╭──

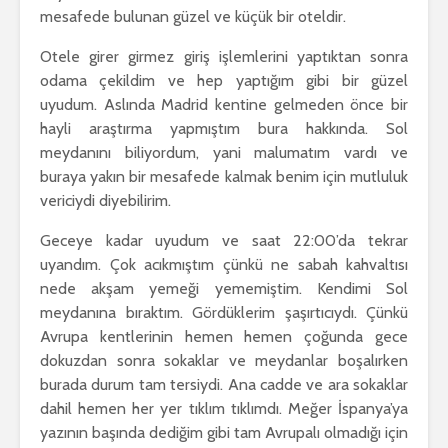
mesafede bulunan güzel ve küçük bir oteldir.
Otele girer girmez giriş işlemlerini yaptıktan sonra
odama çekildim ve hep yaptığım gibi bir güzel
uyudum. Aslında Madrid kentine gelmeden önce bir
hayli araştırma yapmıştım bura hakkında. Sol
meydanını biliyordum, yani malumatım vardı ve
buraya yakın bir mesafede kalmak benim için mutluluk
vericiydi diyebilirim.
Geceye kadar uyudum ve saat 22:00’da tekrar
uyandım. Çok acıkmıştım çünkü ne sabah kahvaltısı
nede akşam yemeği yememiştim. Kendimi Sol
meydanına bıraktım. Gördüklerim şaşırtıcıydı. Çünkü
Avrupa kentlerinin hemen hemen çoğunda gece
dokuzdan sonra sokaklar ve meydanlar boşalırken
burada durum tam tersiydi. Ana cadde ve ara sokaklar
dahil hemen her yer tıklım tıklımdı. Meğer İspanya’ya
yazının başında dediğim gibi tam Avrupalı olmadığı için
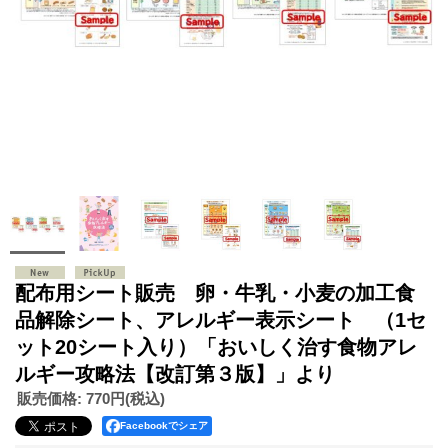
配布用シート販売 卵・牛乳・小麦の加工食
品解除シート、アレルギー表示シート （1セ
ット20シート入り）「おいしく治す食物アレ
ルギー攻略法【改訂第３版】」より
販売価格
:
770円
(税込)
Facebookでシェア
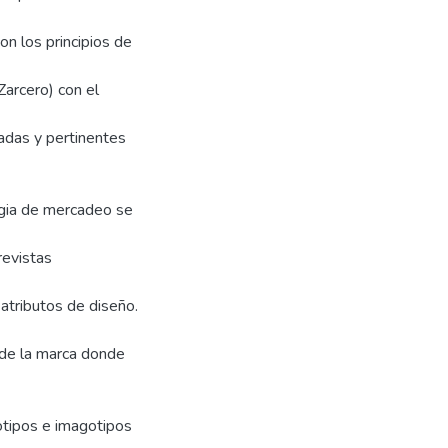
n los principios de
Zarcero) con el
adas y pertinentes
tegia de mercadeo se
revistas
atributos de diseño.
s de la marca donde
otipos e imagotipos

╰──
╭──

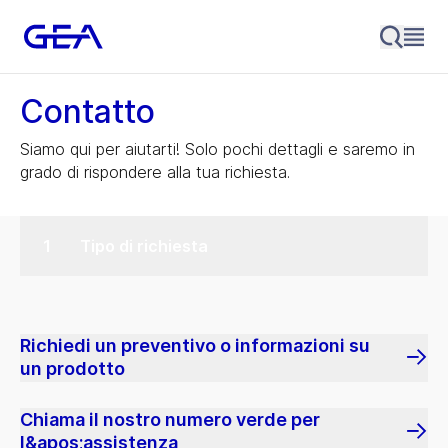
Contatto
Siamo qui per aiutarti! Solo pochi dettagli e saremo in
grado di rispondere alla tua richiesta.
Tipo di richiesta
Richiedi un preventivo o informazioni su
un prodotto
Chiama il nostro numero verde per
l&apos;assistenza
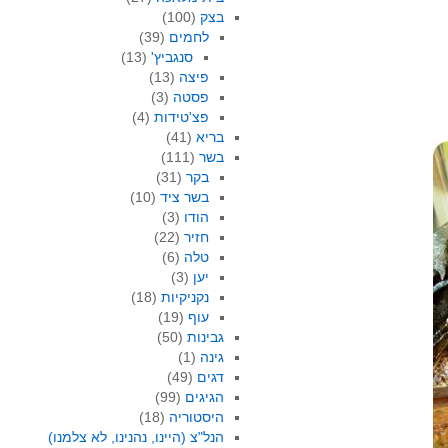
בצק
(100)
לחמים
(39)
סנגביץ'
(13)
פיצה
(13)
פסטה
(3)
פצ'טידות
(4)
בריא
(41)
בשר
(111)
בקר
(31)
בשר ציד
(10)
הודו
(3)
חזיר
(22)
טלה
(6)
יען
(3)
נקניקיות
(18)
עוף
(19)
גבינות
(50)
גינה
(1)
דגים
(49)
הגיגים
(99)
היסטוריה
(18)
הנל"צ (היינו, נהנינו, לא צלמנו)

╰──
╭──

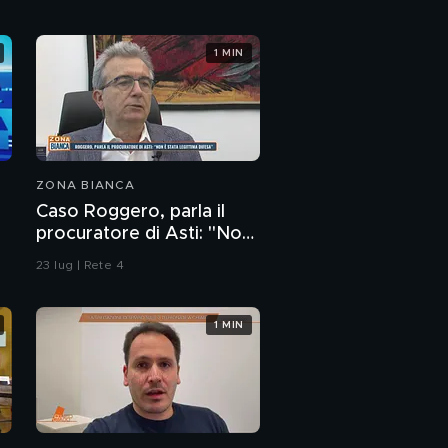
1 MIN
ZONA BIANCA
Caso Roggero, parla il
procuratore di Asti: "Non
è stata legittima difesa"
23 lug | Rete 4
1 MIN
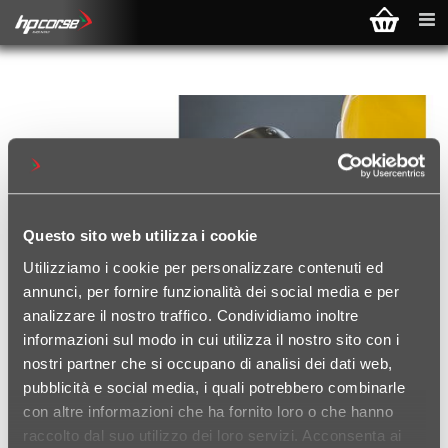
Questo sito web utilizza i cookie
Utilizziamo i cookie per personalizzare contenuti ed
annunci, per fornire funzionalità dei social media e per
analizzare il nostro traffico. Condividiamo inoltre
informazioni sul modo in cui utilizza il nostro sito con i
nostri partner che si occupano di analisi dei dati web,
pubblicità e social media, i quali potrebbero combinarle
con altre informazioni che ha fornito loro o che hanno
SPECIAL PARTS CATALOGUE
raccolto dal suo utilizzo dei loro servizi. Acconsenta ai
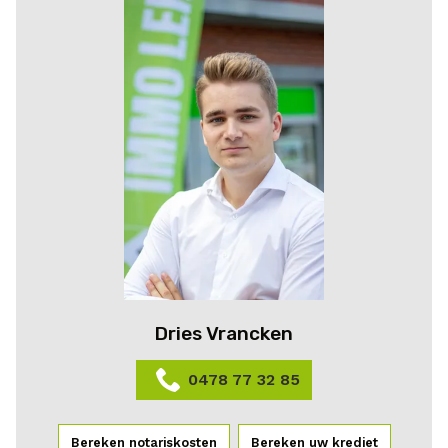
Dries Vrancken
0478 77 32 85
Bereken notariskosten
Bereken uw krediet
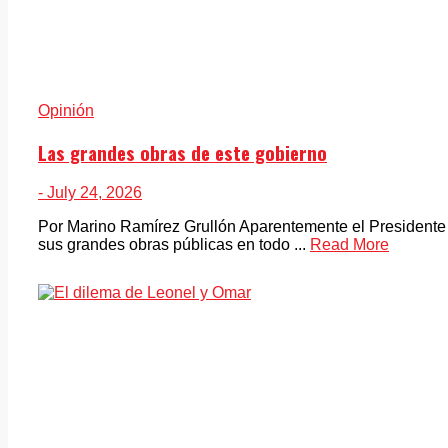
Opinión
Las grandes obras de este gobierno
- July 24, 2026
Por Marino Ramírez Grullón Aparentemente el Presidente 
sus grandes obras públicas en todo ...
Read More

╰──

Could you output exactly the lines above, from the line with "Siamo qui per" up to and including the line with "נהנינו, לא צלמנו)", and nothing else, skipping the pictures?

### SOLUTION TO THIS TASK
Siamo qui per aiutarti! Solo pochi dettagli e saremo in
grado di rispondere alla tua richiesta.
Tipo di richiesta
Richiedi un preventivo o informazioni su
un prodotto
Chiama il nostro numero verde per
l&apos;assistenza
בצק
(100)
לחמים
(39)
סנגביץ'
(13)
פיצה
(13)
פסטה
(3)
פצ'טידות
(4)
בריא
(41)
בשר
(111)
בקר
(31)
בשר ציד
(10)
הודו
(3)
חזיר
(22)
טלה
(6)
יען
(3)
נקניקיות
(18)
עוף
(19)
גבינות
(50)
גינה
(1)
דגים
(49)
הגיגים
(99)
היסטוריה
(18)
הנל"צ (היינו, נהנינו, לא צלמנו)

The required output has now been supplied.